Exercise description — Report every line of the records that contains the word "effects".

Extracted data entries:
'''

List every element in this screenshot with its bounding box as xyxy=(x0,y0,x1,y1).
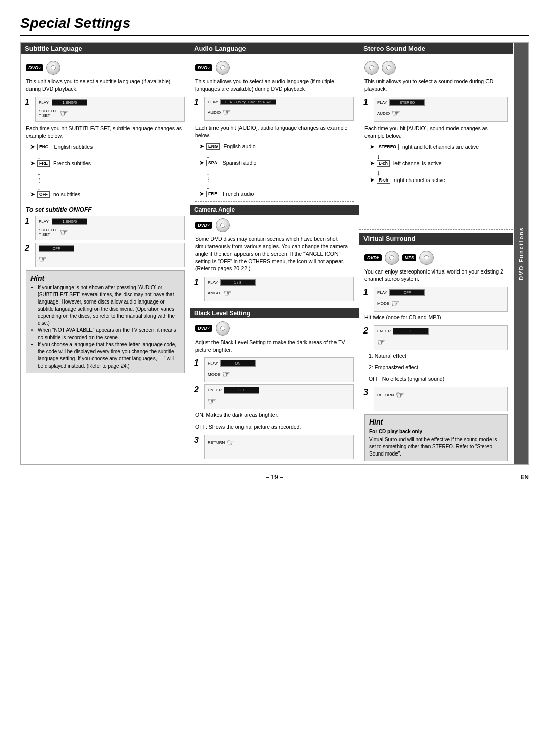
audio-opt-eng-desc: English audio xyxy=(223,143,255,150)
on-off-step1-num: 1 xyxy=(25,217,29,226)
subtitle-language-col: Subtitle Language DVDV This unit allows … xyxy=(21,43,190,465)
subtitle-each-time-text: Each time you hit SUBTITLE/T-SET, subtit… xyxy=(26,125,185,139)
stereo-step1-num: 1 xyxy=(363,98,368,107)
opt-fre-box: FRE xyxy=(37,160,50,167)
step1-num: 1 xyxy=(25,98,29,107)
stereo-opt-rch-box: R-ch xyxy=(377,177,390,184)
hand-icon-stereo: ☞ xyxy=(392,108,400,119)
subtitle-language-content: DVDV This unit allows you to select a su… xyxy=(21,57,190,464)
divider-black xyxy=(195,305,354,305)
mode-label-virtual: MODE xyxy=(377,301,389,306)
dvd-icon-camera: DVDV xyxy=(195,222,212,229)
black-on-text: ON: Makes the dark areas brighter. xyxy=(195,411,354,419)
stereo-sound-content: This unit allows you to select a sound m… xyxy=(359,57,513,226)
camera-angle-header: Camera Angle xyxy=(190,205,359,215)
virtual-effects-list: 1: Natural effect 2: Emphasized effect O… xyxy=(369,352,508,383)
screen-audio-1: 1.ENG Dolby D 3/2.1ch 48k/3 xyxy=(220,99,276,105)
virtual-hint-subtitle: For CD play back only xyxy=(369,428,503,435)
disc-round-black xyxy=(216,321,230,336)
opt-fre-desc: French subtitles xyxy=(53,160,91,167)
play-label-on-off: PLAY xyxy=(39,219,49,224)
audio-option-eng: ➤ ENG English audio xyxy=(199,143,354,151)
subtitle-disc-icons: DVDV xyxy=(26,61,185,75)
virtual-surround-header: Virtual Surround xyxy=(359,233,513,245)
on-off-step2-num: 2 xyxy=(25,244,29,253)
page-title: Special Settings xyxy=(20,15,529,36)
subtitle-option-fre: ➤ FRE French subtitles xyxy=(30,160,185,168)
black-step2-num: 2 xyxy=(194,385,199,395)
screen-virtual-1: OFF xyxy=(389,289,425,296)
opt-eng-desc: English subtitles xyxy=(54,144,93,151)
stereo-arrow-r: ➤ xyxy=(370,176,375,185)
audio-label: AUDIO xyxy=(208,110,221,115)
virtual-effect-2: 2: Emphasized effect xyxy=(369,364,508,371)
screen-camera-1: 1 / 8 xyxy=(220,279,256,286)
disc-round-stereo2 xyxy=(382,61,396,75)
audio-col: Audio Language DVDV This unit allows you… xyxy=(190,43,359,465)
hint-item-2: When "NOT AVAILABLE" appears on the TV s… xyxy=(38,327,180,341)
black-off-text: OFF: Shows the original picture as recor… xyxy=(195,423,354,431)
audio-opt-fre-box: FRE xyxy=(206,191,219,197)
subtitle-t-set-label: SUBTITLET-SET xyxy=(39,109,58,118)
vdots: ⋮ xyxy=(37,177,42,183)
dvd-icon-audio: DVDV xyxy=(195,64,212,71)
on-off-step1-diagram: PLAY 1.ENG/6 SUBTITLET-SET ☞ xyxy=(35,216,185,240)
black-step3-diagram: RETURN ☞ xyxy=(204,435,354,459)
play-label-s1: PLAY xyxy=(39,100,49,105)
stereo-opt-desc: right and left channels are active xyxy=(402,144,479,151)
stereo-down-1: ↓ xyxy=(377,152,380,160)
subtitle-description: This unit allows you to select a subtitl… xyxy=(26,78,185,93)
virtual-hint-title: Hint xyxy=(369,418,503,426)
hand-icon-2: ☞ xyxy=(39,254,47,265)
virtual-effect-1: 1: Natural effect xyxy=(369,352,508,360)
audio-vdots: ⋮ xyxy=(206,177,211,183)
black-step1-num: 1 xyxy=(194,358,199,368)
stereo-sound-header: Stereo Sound Mode xyxy=(359,43,513,54)
virtual-effect-off: OFF: No effects (original sound) xyxy=(369,375,508,383)
down-arrow-3: ↓ xyxy=(37,183,41,191)
mode-label-black: MODE xyxy=(208,372,220,377)
stereo-each-time-text: Each time you hit [AUDIO], sound mode ch… xyxy=(364,125,508,139)
hand-icon-camera: ☞ xyxy=(224,288,232,299)
main-grid: Subtitle Language DVDV This unit allows … xyxy=(20,42,529,465)
stereo-option-stereo: ➤ STEREO right and left channels are act… xyxy=(370,144,508,152)
disc-round-camera xyxy=(216,218,230,232)
down-arrow-2: ↓ xyxy=(37,169,41,177)
hand-icon-black-2: ☞ xyxy=(208,396,216,407)
subtitle-language-header: Subtitle Language xyxy=(21,43,190,54)
play-label-audio: PLAY xyxy=(208,100,218,104)
black-disc-icons: DVDV xyxy=(195,321,354,336)
screen-on-off-2: OFF xyxy=(39,245,74,252)
angle-label: ANGLE xyxy=(208,291,222,295)
hand-icon-s1: ☞ xyxy=(60,108,68,119)
stereo-opt-box: STEREO xyxy=(377,144,399,150)
step1-diagram-subtitle: PLAY 1.ENG/6 SUBTITLET-SET ☞ xyxy=(35,97,185,122)
stereo-step1-diagram: PLAY STEREO AUDIO ☞ xyxy=(374,97,508,122)
subtitle-option-eng: ➤ ENG English subtitles xyxy=(30,144,185,152)
audio-option-spa: ➤ SPA Spanish audio xyxy=(199,160,354,167)
black-step2-diagram: ENTER OFF ☞ xyxy=(204,384,354,409)
stereo-arrow-s: ➤ xyxy=(370,143,375,152)
subtitle-on-off-title: To set subtitle ON/OFF xyxy=(26,206,185,214)
stereo-opt-rch-desc: right channel is active xyxy=(394,177,445,184)
hand-icon-virtual: ☞ xyxy=(391,298,400,309)
virtual-surround-description: You can enjoy stereophonic virtual world… xyxy=(364,268,508,283)
disc-round-virtual xyxy=(385,251,399,265)
hint-item-1: If your language is not shown after pres… xyxy=(38,284,180,327)
opt-off-desc: no subtitles xyxy=(53,191,80,198)
on-off-step2-diagram: OFF ☞ xyxy=(35,243,185,267)
screen-black-1: ON xyxy=(220,360,256,367)
audio-step1-num: 1 xyxy=(194,98,199,107)
stereo-arrow-l: ➤ xyxy=(370,160,375,168)
audio-opt-eng-box: ENG xyxy=(206,143,220,150)
hand-icon-on-off: ☞ xyxy=(60,227,68,238)
arrow-fre: ➤ xyxy=(30,160,35,168)
hand-icon-virtual-3: ☞ xyxy=(396,389,404,401)
audio-arrow-eng: ➤ xyxy=(199,143,204,151)
divider-virtual xyxy=(359,229,513,230)
virtual-step1-num: 1 xyxy=(363,288,368,297)
camera-disc-icons: DVDV xyxy=(195,218,354,232)
screen-s1: 1.ENG/6 xyxy=(52,99,87,106)
virtual-hint-box: Hint For CD play back only Virtual Surro… xyxy=(364,414,508,461)
subtitle-on-off-section: To set subtitle ON/OFF 1 PLAY 1.ENG/6 SU… xyxy=(26,203,185,267)
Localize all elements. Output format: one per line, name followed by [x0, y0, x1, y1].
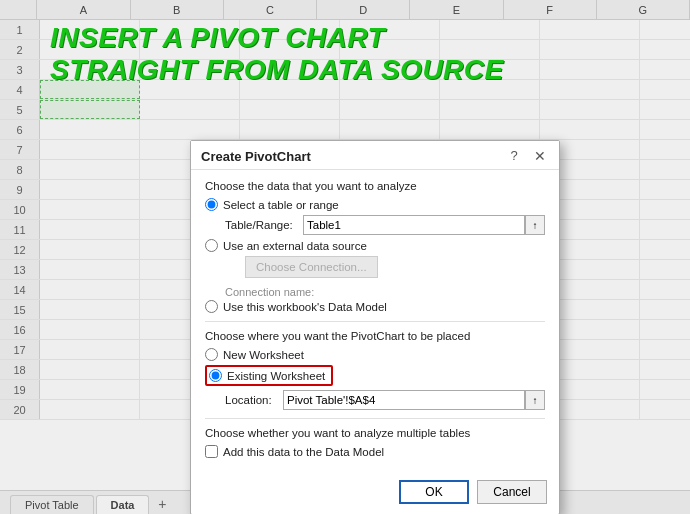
section3-label: Choose whether you want to analyze multi…: [205, 427, 545, 439]
location-row: Location: ↑: [225, 390, 545, 410]
radio-new-worksheet[interactable]: [205, 348, 218, 361]
dialog-footer: OK Cancel: [191, 474, 559, 514]
radio-select-table-row: Select a table or range: [205, 198, 545, 211]
table-range-row: Table/Range: ↑: [225, 215, 545, 235]
radio-existing-worksheet[interactable]: [209, 369, 222, 382]
add-data-model-checkbox[interactable]: [205, 445, 218, 458]
radio-new-worksheet-label[interactable]: New Worksheet: [223, 349, 304, 361]
radio-data-model-row: Use this workbook's Data Model: [205, 300, 545, 313]
dialog-body: Choose the data that you want to analyze…: [191, 170, 559, 474]
radio-existing-worksheet-row: Existing Worksheet: [205, 365, 545, 386]
dialog-help-button[interactable]: ?: [505, 147, 523, 165]
create-pivotchart-dialog: Create PivotChart ? ✕ Choose the data th…: [190, 140, 560, 514]
add-data-model-label[interactable]: Add this data to the Data Model: [223, 446, 384, 458]
table-range-label: Table/Range:: [225, 219, 303, 231]
radio-existing-worksheet-label[interactable]: Existing Worksheet: [227, 370, 325, 382]
radio-external-label[interactable]: Use an external data source: [223, 240, 367, 252]
radio-data-model[interactable]: [205, 300, 218, 313]
table-range-input[interactable]: [303, 215, 525, 235]
collapse-icon: ↑: [533, 220, 538, 231]
ok-button[interactable]: OK: [399, 480, 469, 504]
dialog-titlebar: Create PivotChart ? ✕: [191, 141, 559, 170]
radio-select-table[interactable]: [205, 198, 218, 211]
radio-external-row: Use an external data source: [205, 239, 545, 252]
dialog-close-button[interactable]: ✕: [531, 147, 549, 165]
checkbox-data-model-row: Add this data to the Data Model: [205, 445, 545, 458]
connection-name-label: Connection name:: [225, 286, 545, 298]
divider1: [205, 321, 545, 322]
location-collapse-icon: ↑: [533, 395, 538, 406]
radio-new-worksheet-row: New Worksheet: [205, 348, 545, 361]
section2-label: Choose where you want the PivotChart to …: [205, 330, 545, 342]
cancel-button[interactable]: Cancel: [477, 480, 547, 504]
radio-select-table-label[interactable]: Select a table or range: [223, 199, 339, 211]
radio-data-model-label[interactable]: Use this workbook's Data Model: [223, 301, 387, 313]
table-range-collapse-button[interactable]: ↑: [525, 215, 545, 235]
location-collapse-button[interactable]: ↑: [525, 390, 545, 410]
location-label: Location:: [225, 394, 283, 406]
dialog-title: Create PivotChart: [201, 149, 311, 164]
divider2: [205, 418, 545, 419]
location-input[interactable]: [283, 390, 525, 410]
choose-connection-button[interactable]: Choose Connection...: [245, 256, 378, 278]
radio-external[interactable]: [205, 239, 218, 252]
existing-worksheet-highlight: Existing Worksheet: [205, 365, 333, 386]
dialog-title-controls: ? ✕: [505, 147, 549, 165]
table-range-input-wrap: ↑: [303, 215, 545, 235]
section1-label: Choose the data that you want to analyze: [205, 180, 545, 192]
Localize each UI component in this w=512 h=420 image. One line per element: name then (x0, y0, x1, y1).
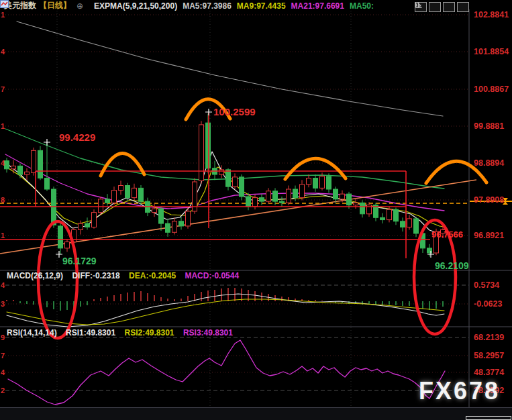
swing-high-label: 99.4229 (59, 132, 95, 143)
candle-body (132, 188, 137, 197)
candle-body (5, 161, 9, 169)
swing-low-label: 96.1729 (62, 256, 97, 266)
candle-body (32, 150, 36, 172)
candle-body (119, 186, 123, 191)
candle-body (401, 221, 405, 227)
ma5-value: MA5:97.3986 (183, 1, 232, 11)
axis-scale-left-icon[interactable] (429, 2, 441, 12)
candle-body (199, 125, 204, 180)
candle-body (25, 172, 30, 174)
candle-body (407, 219, 412, 227)
extreme-cross-marker (56, 251, 62, 258)
candle-body (327, 176, 331, 189)
candle-body (139, 188, 144, 201)
candle-body (266, 191, 271, 201)
candle-body (300, 185, 305, 198)
ma9-value: MA9:97.4435 (237, 1, 286, 11)
candle-body (125, 186, 130, 198)
candle-body (112, 191, 117, 203)
candle-body (260, 198, 264, 201)
ma50-value: MA50: (350, 1, 374, 11)
rsi-name: RSI(14,14,14) (7, 328, 57, 337)
candle-body (354, 203, 358, 205)
candle-body (18, 166, 23, 174)
date-axis-bar[interactable] (0, 407, 512, 420)
candle-body (347, 194, 352, 205)
macd-dea-value: DEA:-0.2045 (129, 271, 176, 280)
candle-body (360, 203, 365, 213)
candle-body (287, 189, 291, 203)
candle-body (313, 178, 318, 189)
candle-body (246, 197, 251, 207)
candle-body (219, 170, 224, 174)
trading-app-window: 102.8841101.8854100.886799.888198.889497… (0, 0, 512, 420)
candle-body (340, 194, 345, 199)
candle-body (320, 176, 325, 189)
rsi-line (8, 340, 445, 405)
candlestick-chart-icon-svg (0, 0, 9, 8)
expma-label[interactable]: EXPMA(5,9,21,50,200) (94, 1, 177, 11)
rsi2-value: RSI2:49.8301 (124, 328, 174, 337)
price-chart-svg (0, 0, 512, 420)
macd-name: MACD(26,12,9) (7, 271, 63, 280)
candle-body (179, 221, 184, 226)
candle-body (159, 209, 164, 223)
candle-body (45, 178, 50, 189)
candle-body (166, 223, 170, 232)
ma21-line (5, 154, 444, 211)
candle-body (92, 213, 97, 227)
macd-header[interactable]: MACD(26,12,9) DIFF:-0.2318 DEA:-0.2045 M… (7, 271, 246, 280)
recent-low-label: 96.2109 (435, 260, 469, 271)
candle-body (172, 221, 177, 232)
rsi1-value: RSI1:49.8301 (66, 328, 115, 337)
axis-scale-right-icon[interactable] (443, 2, 455, 12)
macd-macd-value: MACD:-0.0544 (185, 271, 239, 280)
candle-body (11, 166, 16, 168)
candle-body (334, 189, 338, 199)
macd-diff-value: DIFF:-0.2318 (72, 271, 119, 280)
candle-body (85, 223, 90, 227)
candle-body (253, 198, 258, 207)
circle-plus-icon[interactable]: ⊕ (76, 1, 83, 11)
candle-body (38, 150, 43, 178)
rsi3-value: RSI3:49.8301 (183, 328, 233, 337)
candle-body (79, 223, 83, 229)
candle-body (233, 177, 238, 187)
candle-body (387, 209, 392, 219)
scroll-slider[interactable] (466, 416, 511, 420)
rsi-header[interactable]: RSI(14,14,14) RSI1:49.8301 RSI2:49.8301 … (7, 328, 240, 337)
last-price-label: 96.7566 (431, 229, 463, 240)
candle-body (105, 199, 110, 203)
candle-body (186, 211, 191, 226)
symbol-title: 美元指数 (4, 0, 36, 11)
candle-body (307, 178, 311, 185)
candle-body (394, 209, 399, 221)
peak-high-label: 100.2599 (213, 106, 256, 117)
candle-body (414, 219, 419, 233)
candle-body (240, 177, 244, 197)
extreme-cross-marker (205, 109, 212, 115)
candle-body (206, 123, 211, 168)
ma5-line (5, 152, 444, 233)
orange-arc-annotation (426, 161, 487, 183)
candle-body (380, 217, 385, 219)
candle-body (58, 226, 63, 248)
ma200-line (17, 21, 443, 116)
watermark: FX678 (419, 377, 500, 405)
candle-body (99, 199, 103, 213)
candle-body (152, 209, 157, 212)
candle-body (226, 170, 231, 187)
period-selector[interactable]: 【日线】 (39, 0, 71, 11)
chart-toolbar (415, 2, 469, 12)
chart-canvas[interactable] (0, 0, 512, 420)
candle-body (280, 201, 285, 203)
candle-body (273, 191, 278, 201)
candle-body (293, 189, 298, 198)
shift-right-icon[interactable] (457, 2, 469, 12)
candle-body (65, 242, 70, 248)
ma21-value: MA21:97.6691 (291, 1, 344, 11)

'''

Exercise answer —
virtual-effects-list: 1: Natural effect 2: Emphasized effect O… xyxy=(369,352,508,383)
virtual-effect-off: OFF: No effects (original sound) xyxy=(369,375,508,383)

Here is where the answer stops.